In recent decades, however, there’s been a revival of Indigenous language and culture, thanks in no small part to the determination of tribal communities and such resources as Berkeley’s Bancroft Library and Phoebe A. Hearst Museum of Anthropology, along with the Survey of California and Other Indian Languages, a Berkeley research center that houses the California Language Archive, one of North America’s largest collections of Indigenous language materials.
“Getting to learn an ancestral language from documents and recordings that might have been made by your grandparents and your great-grandparents can be rewarding, not just for California Native Americans, but also for archivists and linguists who contribute their time to work with Indigenous language teams,” said Berkeley linguistics professor Andrew Garrett, director of the Survey of California and Other Indian Languages.
“It’s this kind of community engagement that makes working at Berkeley so meaningful,” he added.
At Breath of Life, attendees will have access to audio recordings on tape and wax cylinders, field notes and other linguistic materials and artifacts at Berkeley. For their final project, they can recite poems or prayers, sing songs or perform skits with the words they learn in their ancestral languages.
“People may not learn a language fluently, but they can get a strong sense of connection by coming together for certain rituals that are conducted in their ancestral language,” said Zachary O’Hagan, manager of the California Language Archive and a Berkeley alumnus with a Ph.D. in linguistics.
A California Native American homecoming
That linguistic connection is what Geary yearned for when she and Clara Luna ventured north to their first Breath of Life workshop after finding a flyer about it at a local language revitalization event.
They sought to remedy the cultural alienation they felt as children who spoke no words in their tribal language.
“A lot of people want to learn more about their tribal language and culture when they have children,” she said. “They want to pass something down to them that they didn’t have, and that was part of my drive.”
It wasn’t until they started attending Breath of Life that they were able to piece together their linguistic history.
For example, they learned that Josefa Velásquez, their great-great-great-grandmother, had worked with scholars in the early 1900s to preserve the Mutsun language.
As fate would have it, the sisters’ assigned mentor in 1997 did not show up, so they teamed up with Warner, then a Berkeley graduate student in linguistics who was also keen to learn Mutsun.
“We finally had somebody with some linguistic background to help us understand the materials that we were finding,” Geary recalled.
After the conference, she kept up a decades-long correspondence with Warner, by then a linguistics professor at the University of Arizona.

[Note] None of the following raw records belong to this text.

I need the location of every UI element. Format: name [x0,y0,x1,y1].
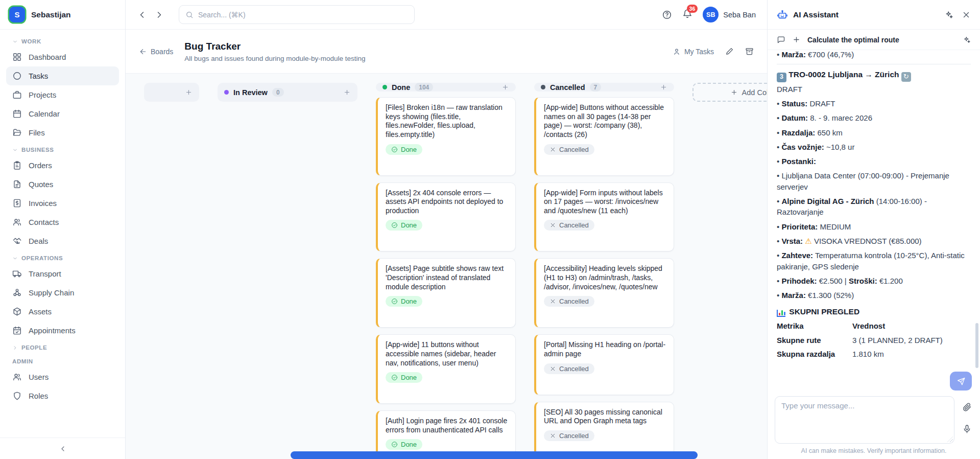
bullet-marker: • [777,197,781,205]
message-line: DRAFT [777,84,971,95]
add-card-icon[interactable] [185,88,193,96]
status-badge: Cancelled [544,296,594,307]
sidebar-item-label: Dashboard [29,53,66,61]
sidebar-item-files[interactable]: Files [6,123,119,142]
text: €2.500 | [817,277,849,285]
task-card[interactable]: [Assets] 2x 404 console errors — assets … [376,182,516,252]
sidebar-item-invoices[interactable]: Invoices [6,194,119,213]
bar-chart-icon [777,310,785,317]
collapse-sidebar-icon [59,445,67,453]
sidebar-item-users[interactable]: Users [6,368,119,386]
ai-assistant-panel: AI Assistant Calculate the optimal route… [767,0,980,459]
new-chat-icon[interactable] [792,35,801,44]
sidebar-item-tasks[interactable]: Tasks [6,66,119,85]
supply-icon [12,288,22,297]
column-header[interactable]: Done104 [376,83,516,91]
task-card[interactable]: [SEO] All 30 pages missing canonical URL… [534,402,674,459]
notifications-button[interactable]: 36 [682,9,692,20]
column-header[interactable] [144,83,199,102]
help-icon[interactable] [662,10,672,20]
x-icon [549,365,556,372]
section-header-work[interactable]: WORK [6,34,119,48]
sidebar-item-roles[interactable]: Roles [6,386,119,405]
task-title: [SEO] All 30 pages missing canonical URL… [544,408,666,426]
sidebar-item-supply-chain[interactable]: Supply Chain [6,283,119,302]
table-header-row: MetrikaVrednost [777,319,971,333]
back-to-boards-button[interactable]: Boards [139,48,173,56]
task-card[interactable]: [App-wide] Form inputs without labels on… [534,182,674,252]
sidebar-item-contacts[interactable]: Contacts [6,213,119,232]
column-header[interactable]: Cancelled7 [534,83,674,91]
close-panel-icon[interactable] [962,10,971,19]
send-icon [957,377,966,386]
sidebar-item-deals[interactable]: Deals [6,232,119,250]
workspace-name: Sebastijan [31,10,71,19]
ai-message-area[interactable]: • Marža: €700 (46,7%)3 TRO-0002 Ljubljan… [768,50,980,371]
my-tasks-label: My Tasks [684,48,714,56]
add-card-icon[interactable] [501,83,509,91]
send-button[interactable] [950,372,972,391]
task-card[interactable]: [Assets] Page subtitle shows raw text 'D… [376,258,516,328]
section-header-business[interactable]: BUSINESS [6,142,119,156]
workspace-switcher[interactable]: S Sebastijan [0,0,125,30]
sidebar-item-assets[interactable]: Assets [6,302,119,321]
sparkles-icon[interactable] [944,10,953,19]
horizontal-scrollbar[interactable] [291,451,698,459]
my-tasks-toggle[interactable]: My Tasks [673,48,714,56]
sidebar-item-projects[interactable]: Projects [6,85,119,104]
add-column-button[interactable]: Add Column [692,83,767,102]
x-icon [549,146,556,153]
bullet-marker: • [777,251,781,260]
sidebar-item-appointments[interactable]: Appointments [6,321,119,340]
edit-board-icon[interactable] [725,47,734,56]
history-back-icon[interactable] [137,10,147,20]
column-dot [541,85,545,89]
global-search[interactable] [179,5,415,24]
text: €700 (46,7%) [806,50,854,59]
text-bold: Čas vožnje: [781,143,824,151]
sidebar-item-quotes[interactable]: Quotes [6,175,119,194]
quotes-icon [12,179,22,189]
sidebar-item-orders[interactable]: Orders [6,156,119,175]
history-forward-icon[interactable] [154,10,164,20]
section-header-operations[interactable]: OPERATIONS [6,250,119,264]
sidebar-collapse-button[interactable] [0,438,125,459]
task-title: [App-wide] Buttons without accessible na… [544,103,666,140]
section-header-people[interactable]: PEOPLE [6,340,119,354]
user-menu[interactable]: SB Seba Ban [703,7,756,22]
status-label: Cancelled [559,432,589,440]
check-circle-icon [391,222,398,228]
section-header-admin[interactable]: ADMIN [6,354,119,368]
message-input[interactable] [781,401,948,437]
conversation-sparkles-icon[interactable] [963,36,971,44]
column-dot [224,90,229,95]
sidebar-item-dashboard[interactable]: Dashboard [6,48,119,66]
text-bold: Stroški: [849,277,877,285]
column-header[interactable]: In Review0 [218,83,357,102]
search-input[interactable] [198,11,408,19]
calendar-icon [12,109,22,119]
microphone-icon[interactable] [962,424,972,434]
add-card-icon[interactable] [660,83,667,91]
column-cards: [Files] Broken i18n — raw translation ke… [376,97,516,459]
column-count: 104 [415,83,433,91]
task-card[interactable]: [Files] Broken i18n — raw translation ke… [376,97,516,176]
app-root: S Sebastijan WORKDashboardTasksProjectsC… [0,0,980,459]
check-circle-icon [391,146,398,153]
sidebar-item-calendar[interactable]: Calendar [6,104,119,123]
task-card[interactable]: [Accessibility] Heading levels skipped (… [534,258,674,328]
task-card[interactable]: [Portal] Missing H1 heading on /portal-a… [534,334,674,395]
robot-icon [777,9,788,20]
add-card-icon[interactable] [343,88,351,96]
message-line: • Alpine Digital AG - Zürich (14:00-16:0… [777,196,971,218]
conversations-icon[interactable] [777,35,785,44]
message-input-box [775,396,954,444]
task-card[interactable]: [App-wide] Buttons without accessible na… [534,97,674,176]
archive-board-icon[interactable] [745,47,754,56]
task-card[interactable]: [App-wide] 11 buttons without accessible… [376,334,516,404]
panel-scrollbar[interactable] [975,323,978,368]
attach-icon[interactable] [962,402,972,412]
message-line: • Status: DRAFT [777,98,971,109]
check-circle-icon [391,441,398,448]
sidebar-item-transport[interactable]: Transport [6,264,119,283]
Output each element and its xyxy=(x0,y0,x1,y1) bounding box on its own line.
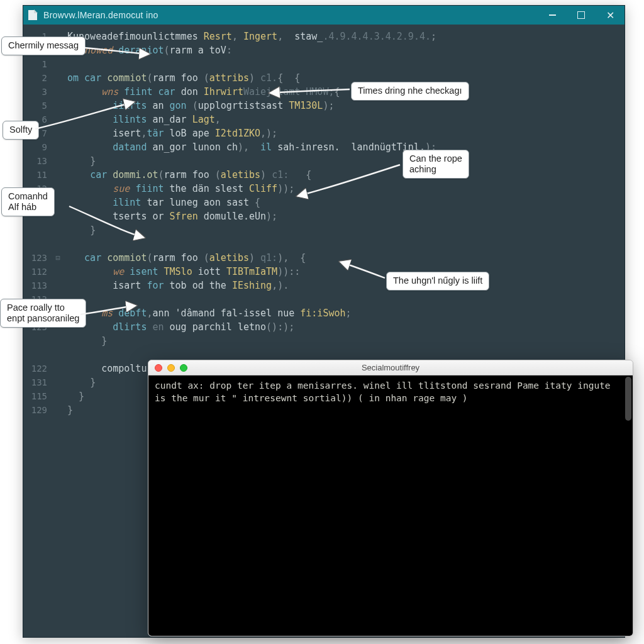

It culminated in them co-authoring an English-Mutsun dictionary that was published online in 2016.
Meanwhile, Geary became a leader in the Santa Clara Tamien Nation, a UC Davis linguistics scholar and a staunch advocate for Native language revitalization. She also teaches Mutsun and writes children’s books. Her husband, Robert Geary, belongs to the Elem Indian Colony Reservation of Pomo Indians in Lake County, California, where the couple lives. Between them, they have 10 children, who range in age from 11 to 30.
Her schedule is demanding, but she’s not too busy to attend next week’s Breath of Life workshop. After all, that’s where it began.
“This program has really made a difference — not just for me personally, but for us as an Indigenous community that has been scattered and broken since our lands were taken from us,” Geary said.
“When you go to Breath of Life, especially as a first-timer, you’re going to cry with emotion at some point, because you’re finding out that your own grandmother or great-grandmother left some information that contributed to the survival of your language, a language that you can bring back to life.”